Re: endiannes of the kernel

Matti Aarnio (matti.aarnio@sonera.fi)
Thu, 29 Jul 1999 12:39:07 +0300


On Thu, Jul 29, 1999 at 09:59:33AM +0200, Patrick Lerda wrote:
> Linux has been written on a little endian architecture: intel.
> In little-endian mode linux is well tested, the kernel works perfectly.
> If you chose big-endian mode, linux is still operational, but some parts
> of the kernel will be broken.

It "depends", as the saying goes.

SPARC (like Motorola 68000 series) is big-endian, and if
the system were as bad as you imply in that kind of hardware,
then you would not be reading any of the Linux lists now
going thru vger.rutgers.edu.

> Drivers, filesystems etc...
> must be written in a big-endian compatible way, all 16bits, 32bits
> access to hardware or to external data structures must be converted
> using some macros defined in the linux kernel. A lot of drivers were
> written specifically for intel and are not big-endian compatible...
> So linux is more reliable in little endian.

For you I would be more carefull when claiming something like
that... As far as I know, all truly commonly used drivers
(including most of the ones using PCI bus) are written using
platform hiding interface macroes. (For example there are
THREE (or four?) ways of doing inb() in different Alpha systems.)
(Mind you, there is the dimension of little-/big-endianity,
but also 32/64 bit issues harm some drivers.)

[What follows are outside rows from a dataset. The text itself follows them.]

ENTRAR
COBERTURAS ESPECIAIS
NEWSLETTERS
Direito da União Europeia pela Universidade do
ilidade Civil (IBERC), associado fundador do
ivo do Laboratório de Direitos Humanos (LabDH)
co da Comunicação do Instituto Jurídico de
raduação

Having touched a lot of drivers in Linux kernel, I do know
that there are ones which you don't get to *any* other than
their original intel based platform. Said drivers, however,
are an exception.

Now a semi-embedded SH4 -- how much there might in the end be
hardware easily drivable with existing drivers ?
Filesystems work just fine (EXT2, MINIX, RAMDISK, NFS, ROMFS),
as does the networking, basic memory management, scheduling, ...
Driving e.g. IDE, serial ports, LEDs will likely need full-
custom interface chip drivers.

If the SH4 does not have a MMU, then things may get a bit more
sticky -- it will be hard, if not outright impossible, to run
fully in usermode residing processes.